Но, нет, вместо того, чтобы радостно влиться в новый коллектив, я отгораживала себя книжками и своей чопорностью и нелюдимостью.
Меня в школе не любили, а я, в свою очередь, не любила школу. Нелюбовь к школе обернулась в мои, так называемые, болезни. Градусник, нагретый у лампы, стал моим лучшим другом.
- Да, что это с тобой, дочка, - ныла моя погонь, опять 37,1.
- Я болею, - слабым, умирающим голосом отвечала я.
- Ой, и точно болеет, и вид какой-то усталый, и глаза красные, слезятся. Оставайся-ка дома, не ходи в школу.
- А может я на автобусе, я выдержу, - Ну уж нет, - отвечала погань, и я оставалась дома, лишаясь школы жизни. Но иногда поганая просекала мои хитрости и вела меня к врачу.
- Кошмар, у дочери 3-й день 37,1, в школу не ходит.

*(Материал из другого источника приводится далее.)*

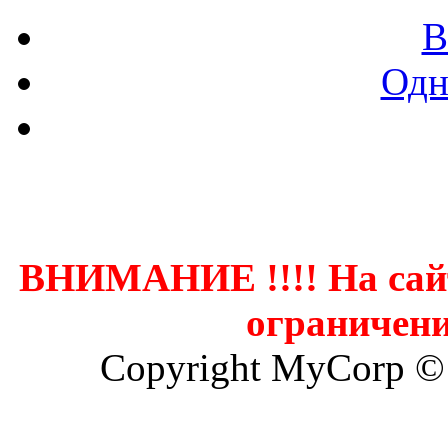
В
Одн
Контак
ВНИМАНИЕ !!!! На сай
ограничени
Copyright MyCorp ©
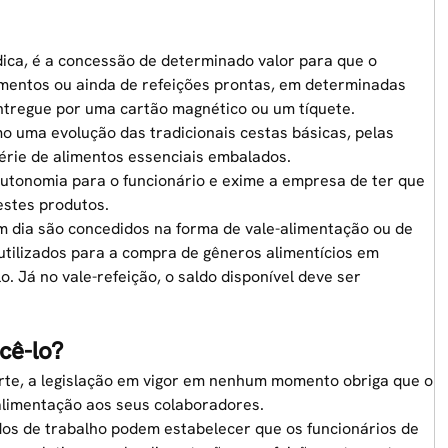
dica, é a concessão de determinado valor para que o
imentos ou ainda de refeições prontas, em determinadas
entregue por uma
cartão magnético
ou um tíquete.
o uma evolução das tradicionais cestas básicas, pelas
rie de alimentos essenciais embalados.
autonomia para o funcionário e exime a empresa de ter que
destes produtos.
m dia são concedidos na forma de
vale-alimentação
ou de
 utilizados para a compra de gêneros alimentícios em
 Já no vale-refeição, o saldo disponível deve ser
cê-lo?
rte
, a legislação em vigor em nenhum momento obriga que o
alimentação aos seus colaboradores.
dos de trabalho podem estabelecer que os funcionários de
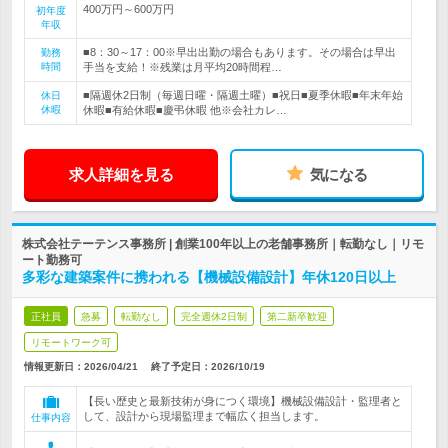
400万円～600万円
初年度
年収
■8：30～17：00※早出出勤の場合もあります。その場合は早出
勤務
時間
手当を支給！※残業は月平均20時間程…
■隔週休2日制（毎週日曜・隔週土曜）■祝日■夏季休暇■年末年始
休日
休暇
休暇■有給休暇■慶弔休暇 他※会社カレ…
求人詳細を見る
気になる
株式会社テーテンス事務所 | 創業100年以上の老舗事務所｜転勤なし｜リモ
ート勤務可
多彩な建築案件に携われる【機械設備設計】年休120日以上
正社員
急募
転勤なし
完全週休2日制
第二新卒歓迎
リモートワーク可
情報更新日：2026/04/21
終了予定日：
2026/10/19
【長い歴史と最新技術が身につく環境】機械設備設計・監理者と
して、設計から現場監理まで幅広く担当します。
仕事内容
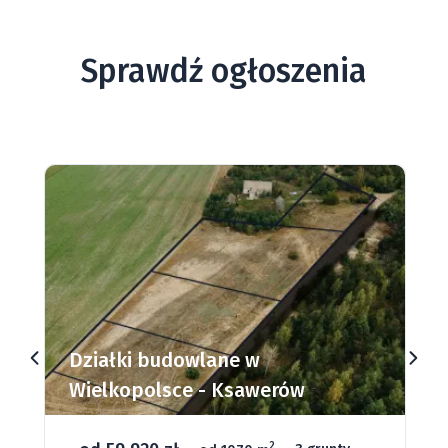
Sprawdź ogłoszenia
Działki budowlane w
Wielkopolsce - Ksawerów
2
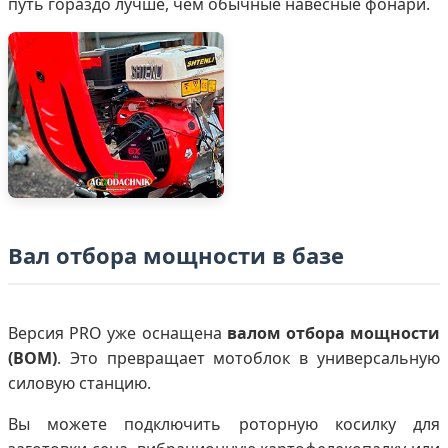
путь гораздо лучше, чем обычные навесные фонари.
Вал отбора мощности в базе
Версия PRO уже оснащена
валом отбора мощности
(ВОМ)
. Это превращает мотоблок в универсальную
силовую станцию.
Вы можете подключить роторную косилку для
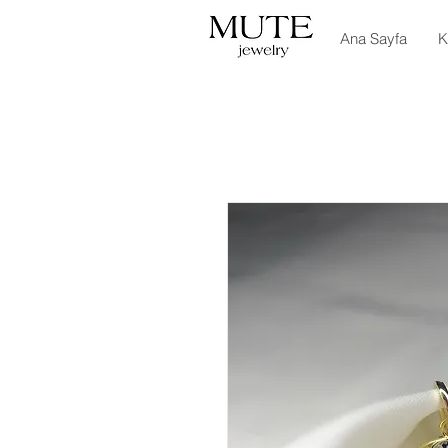
Ana Sayfa
K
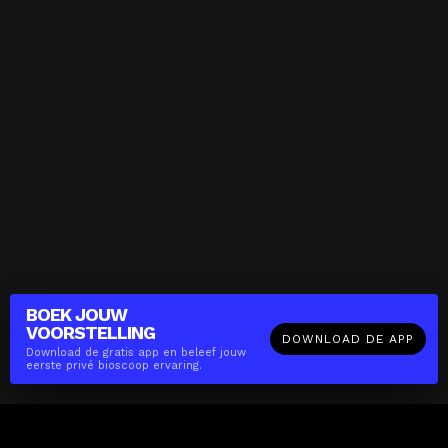
BOEK JOUW
VOORSTELLING
DOWNLOAD DE APP
Download de gratis app en beleef jouw
eerste privé bioscoop ervaring.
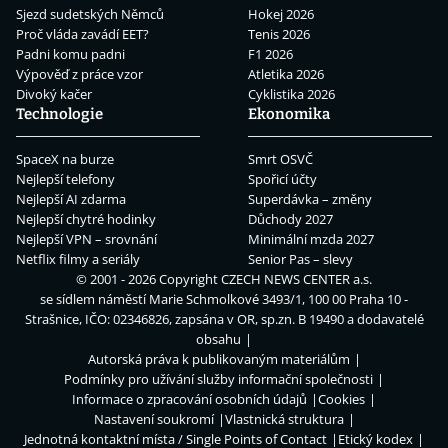
Sjezd sudetských Němců
Hokej 2026
Proč vláda zavádí EET?
Tenis 2026
Padni komu padni
F1 2026
Výpověď z práce vzor
Atletika 2026
Divoký kačer
Cyklistika 2026
Technologie
Ekonomika
SpaceX na burze
Smrt OSVČ
Nejlepší telefony
Spořicí účty
Nejlepší AI zdarma
Superdávka – změny
Nejlepší chytré hodinky
Důchody 2027
Nejlepší VPN – srovnání
Minimální mzda 2027
Netflix filmy a seriály
Senior Pas – slevy
© 2001 - 2026 Copyright
CZECH NEWS CENTER a.s.
se sídlem náměstí Marie Schmolkové 3493/1, 100 00 Praha 10 -
Strašnice, IČO: 02346826, zapsána v OR, sp.zn. B 19490 a dodavatelé
obsahu
Autorská práva k publikovaným materiálům
Podmínky pro užívání služby informační společnosti
Informace o zpracování osobních údajů
Cookies
Nastavení soukromí
Vlastnická struktura
Jednotná kontaktní místa / Single Points of Contact
Etický kodex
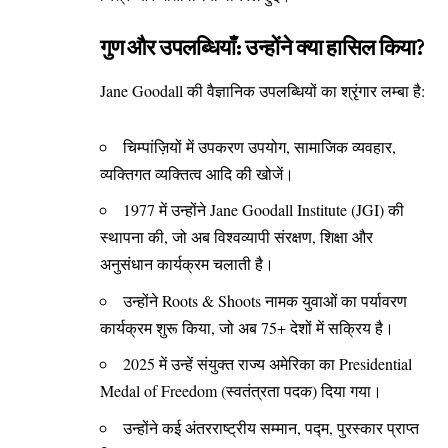
गुण और उपलब्धियाँ: उन्होंने क्या हासिल किया?
Jane Goodall की वैज्ञानिक उपलब्धियों का श्रृंगार लम्बा है:
चिम्पांज़ियों में उपकरण उपयोग, सामाजिक व्यवहार,
व्यक्तिगत व्यक्तित्व आदि की खोजें।
1977 में उन्होंने Jane Goodall Institute (JGI) की
स्थापना की, जो अब विश्वव्यापी संरक्षण, शिक्षा और
अनुसंधान कार्यक्रम चलाती है।
उन्होंने Roots & Shoots नामक युवाओं का पर्यावरण
कार्यक्रम शुरू किया, जो अब 75+ देशों में सक्रिय है।
2025 में उन्हें संयुक्त राज्य अमेरिका का Presidential
Medal of Freedom (स्वतंत्रता पदक) दिया गया।
उन्होंने कई अंतरराष्ट्रीय सम्मान, पद्म, पुरस्कार प्राप्त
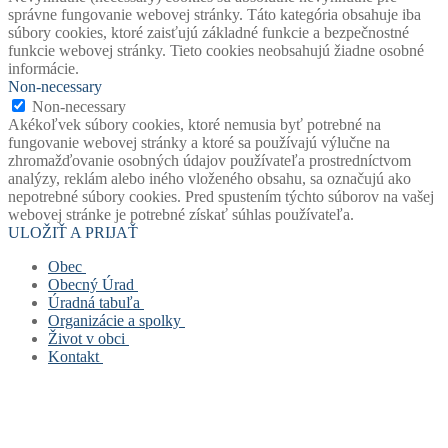
správne fungovanie webovej stránky. Táto kategória obsahuje iba
súbory cookies, ktoré zaisťujú základné funkcie a bezpečnostné
funkcie webovej stránky. Tieto cookies neobsahujú žiadne osobné
informácie.
Non-necessary
Non-necessary
Akékoľvek súbory cookies, ktoré nemusia byť potrebné na
fungovanie webovej stránky a ktoré sa používajú výlučne na
zhromažďovanie osobných údajov používateľa prostredníctvom
analýzy, reklám alebo iného vloženého obsahu, sa označujú ako
nepotrebné súbory cookies. Pred spustením týchto súborov na vašej
webovej stránke je potrebné získať súhlas používateľa.
ULOŽIŤ A PRIJAŤ
Obec
Obecný Úrad
Stará verzia webu
Úradná tabuľa
História obce
Obecný úrad
Organizácie a spolky
Mapový portál obce
Starosta obce
Úradná tabuľa
Život v obci
Štatút obce
Zástupca starostu
Povinne zverejňované dokumenty
Základná a materská škola
Kontakt
Symboly obce
Hlavný kontrolór
Civilná ochrana
Obecná knižnica
Život v obci
Voľby
Zastupiteľstvo
Opatrenie pri ohrození verejného zdravia
Farský úrad
Fotogalérie
Kontakt
Virtuálny cintorín obce
Verejné obstarávanie
Formuláre, žiadosti, tlačivá
Dobrovoľný hasičský zbor
Mapa stránok
Zastupiteľstvo
Projekty
Šachový klub
Cookies a GDPR
Zloženie komisí
Odpady
TJ Slovan Rudinská
Spolupracujeme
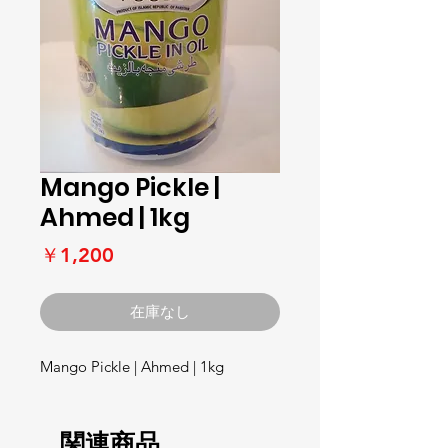
Mango Pickle |
Ahmed | 1kg
価
￥1,200
格
在庫なし
Mango Pickle | Ahmed | 1kg
関連商品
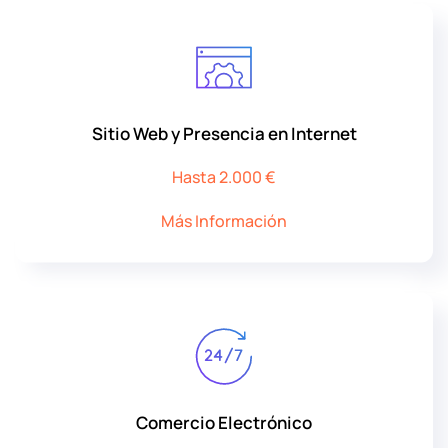
Sitio Web y Presencia en Internet
Hasta 2.000 €
Más Información
Comercio Electrónico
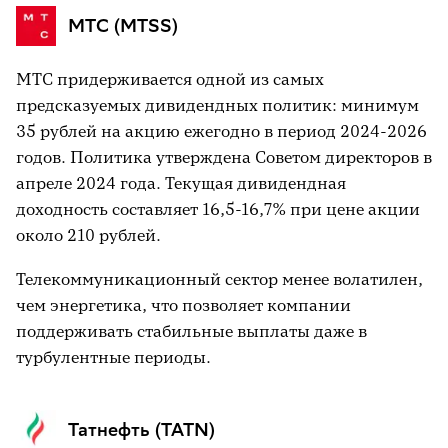
МТС (MTSS)
МТС придерживается одной из самых
предсказуемых дивидендных политик: минимум
35 рублей на акцию ежегодно в период 2024-2026
годов. Политика утверждена Советом директоров в
апреле 2024 года. Текущая дивидендная
доходность составляет 16,5-16,7% при цене акции
около 210 рублей.
Телекоммуникационный сектор менее волатилен,
чем энергетика, что позволяет компании
поддерживать стабильные выплаты даже в
турбулентные периоды.
Татнефть (TATN)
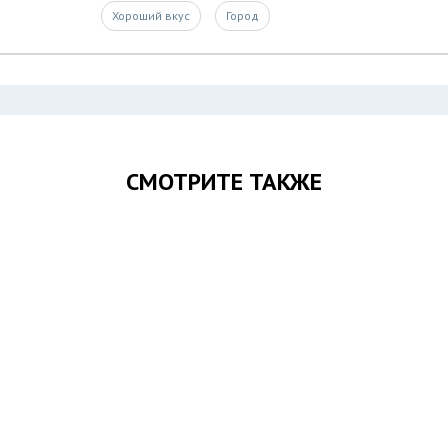
Хороший вкус
Город
СМОТРИТЕ ТАКЖЕ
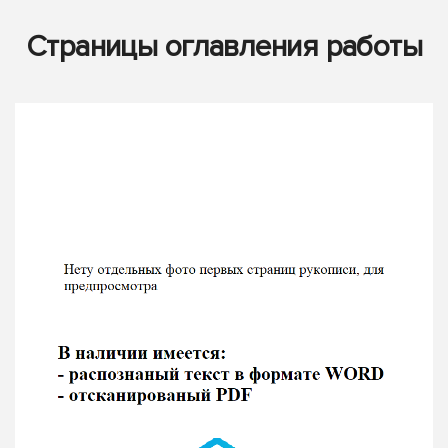
Страницы оглавления работы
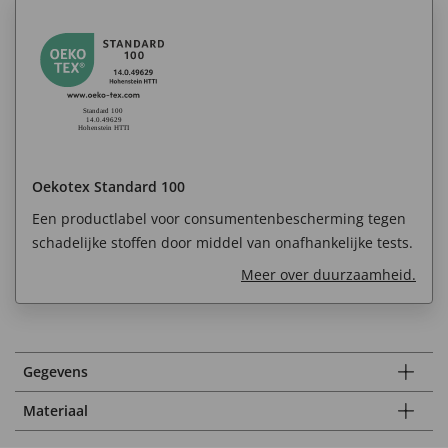
Oekotex Standard 100
Een productlabel voor consumentenbescherming tegen
schadelijke stoffen door middel van onafhankelijke tests.
Meer over duurzaamheid.
Gegevens
Materiaal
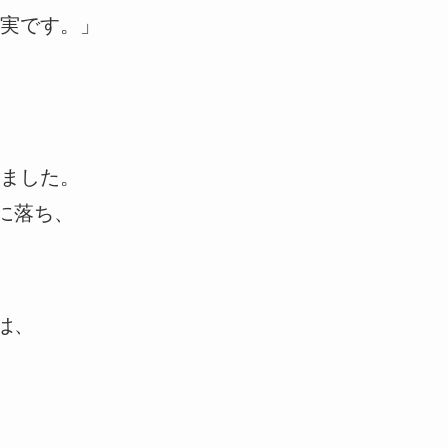
実です。」
ました。
に落ち、
は、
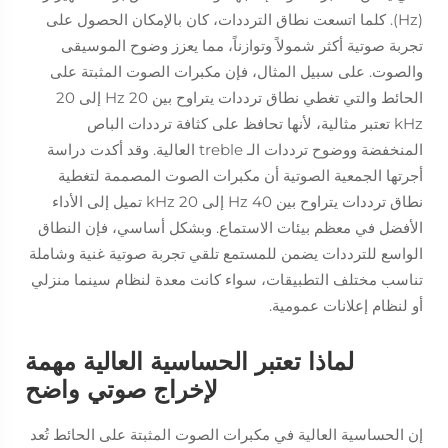
(Hz). كلما اتسعت نطاق الترددات، كان بالإمكان الحصول على
تجربة صوتية أكثر شمولاً وتوازناً، مما يعزز وضوح الموسيقى
والصوت. على سبيل المثال، فإن مكبرات الصوت المثبتة على
الحائط والتي تغطي نطاق ترددات يتراوح بين 20 Hz إلى 20
kHz تعتبر مثالية، لأنها تحافظ على كثافة ترددات الباص
المنخفضة ووضوح ترددات الـ treble العالية. وقد أكدت دراسة
أجرتها الجمعية الصوتية أن مكبرات الصوت المصممة لتغطية
نطاق ترددات يتراوح بين 40 Hz إلى 20 kHz تميل إلى الأداء
الأفضل في معظم بيئات الاستماع. وبشكل أساسي، فإن النطاق
الواسع للترددات يضمن للمستمع تلقي تجربة صوتية غنية وشاملة
تناسب مختلف التطبيقات، سواء كانت معدة لنظام سينما منزلي
أو لنظام إعلانات عمومية.
لماذا تعتبر الحساسية العالية مهمة
لإخراج صوتي واضح
إن الحساسية العالية في مكبرات الصوت المثبتة على الحائط تُعد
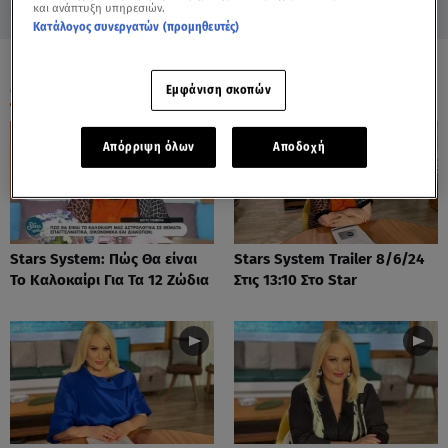
και ανάπτυξη υπηρεσιών.
Κατάλογος συνεργατών (προμηθευτές)
ΟΛΑ ΤΑ ΒΙΝΤΕΟ
Εμφάνιση σκοπών
Απόρριψη όλων
Αποδοχή
Stars System: Πώς Θα είναι
Stars System Trailer 8/6/24
Το Καλοκαίρι Για Τα 12 Ζώδια
Στις 13:10 Στο Star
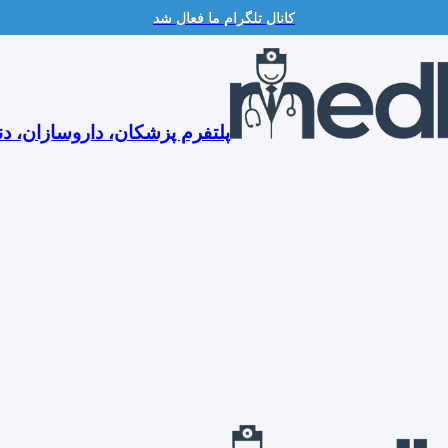
کانال تلگرام ما فعال شد
پلتفرم پزشکان، داروسازان، دن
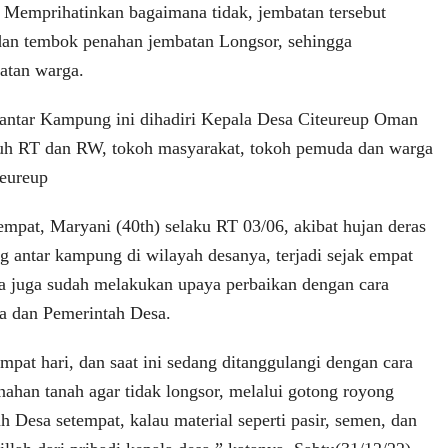
 Memprihatinkan bagaimana tidak, jembatan tersebut
dan tembok penahan jembatan Longsor, sehingga
atan warga.
antar Kampung ini dihadiri Kepala Desa Citeureup Oman
uh RT dan RW, tokoh masyarakat, tokoh pemuda dan warga
teureup
empat, Maryani (40th) selaku RT 03/06, akibat hujan deras
 antar kampung di wilayah desanya, terjadi sejak empat
ga juga sudah melakukan upaya perbaikan dengan cara
a dan Pemerintah Desa.
pat hari, dan saat ini sedang ditanggulangi dengan cara
han tanah agar tidak longsor, melalui gotong royong
 Desa setempat, kalau material seperti pasir, semen, dan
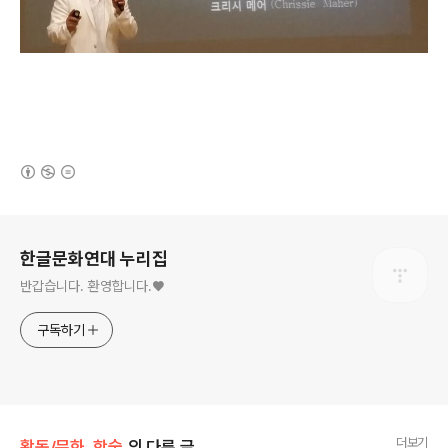
(새창열림)
로그 정보
한글문화연대 누리집
반갑습니다. 환영합니다.♥
구독하기
더보기
활동/문화, 학술
의 다른 글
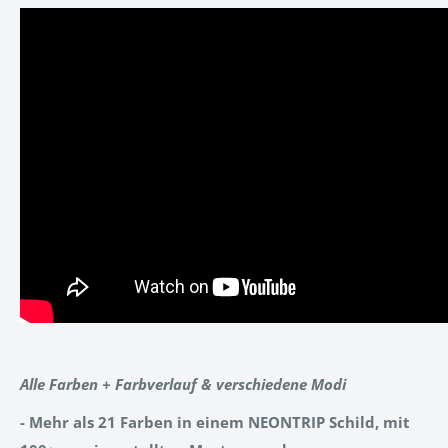
Alle Farben + Farbverlauf & verschiedene Modi
- Mehr als 21 Farben in einem NEONTRIP Schild, mit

Слабость у нее, голова, говорит, болит.
- Ну-ка, давай-ка замеряем ей температуру, - сказал доктор, усаживая меня подальше от всех нагревающихся приборов и батарей, зная хитрость маленьких лентяев, не желающих ходить в зомбирующие заведения - школы.
- 36,6, - с улыбкой, но, нахмурив брови, сказал врач.
- Странно, час назад было 37,1, - удивлялась мамаша, начиная догадываться, что я ее обманывала и краснея от ентого до корней волос.
- Чо ж ты обманываешь мене, доча, видь я же все для тебя делаю, видь я ж тебе люблю, - обижалась старая перечница, приучая и меня обижаться, с претензией относиться к людям, ожидая, что они будут такими, как навоображала себе я.
Я была очень хитрой, и, сделав невинные глазки, я лупала на свою погань.
- Не знаю, может я уже вылечилась, дома я так плохо себя чувствовала, тошнило, голова болела, может я замерзла на улице и от этого температура ниже? - говорила я, корча из себя дурочку, и уже ощущая острый дискомфорт вины, от того, что мамашу свою несчастную обманываю.
- Ладно, доча, хорошо, что вылечилась, а то программу-то школьную совсем запустила, в школу завтра пойдешь, поди уж соскучилась, а ты физику-то любишь и химию, тебя все время хвалят учителя, - надуваясь от гордости, говорила моя мамаша.
Гордилась она мной безбожно. Думала, что рождение умного ребенка - роль свиноматки, является оправданием ее бесцельной, тупой, серой мышиной жизни, в которой она ничего не достигла: не написала ни одной песни, не испытала блаженства слияния с Богом в самадхи, не жила во дворце, не написала мудрой книги, не нарисовала картины, не создала своего учения.
Зато она родила "Христа и Христу" - двух выродков, существованием которых, тоже ничего не достигших пока, она оправдывала свое тупое существование.
Вот такой мыслью утешают себя все мыши, и эта успокоенность помогает еще больше увязать в мирском болоте, в семейке, не стремясь изменить эту жизнь.
И вот самое страшное случается. Я иду в школу. Мороз - 25 градусов, перед этим трагическое просыпание мамкиной дочки, вылезание на холодный пол, к которому прилипают ноги. Если бы меня воспитывали нормальные люди, они бы обрадовались, что я в таких условиях буду закаляться, многие бы даже согласились за деньги обрести такие условия жизни, которые не дают расслабиться, в которых можно совершенствоваться
Утром я с трудом и недовольством продирала свои заплывшие коньюктивитом зеньки, отколупывала от глаз желтую коросту, совала ее в рот.
- Вкусно! Солененько! - думал выродок. Проколупав свои локаторы, я анализировала состав окружающенй среды.
- Холодно, нос мерзнет! - нет, полежу еще, решала я, забираясь подальше в свою теплую крепость.
- Доча, встава-а-й! - ныло над моим ухом чудовище, называющее себя моей матерью.
- Сейчас! - бурчала я из-под одеяла.
- Доча вставай, я тебе блинчиков напекла, со сгущенкой и с вареньем, вставай доча.
Услышав про вкусности, я сразу же выползла из-под одеяла и пошла чистить зубы. Еле справившись с ентим занятием, я выперлась в гребаную школу.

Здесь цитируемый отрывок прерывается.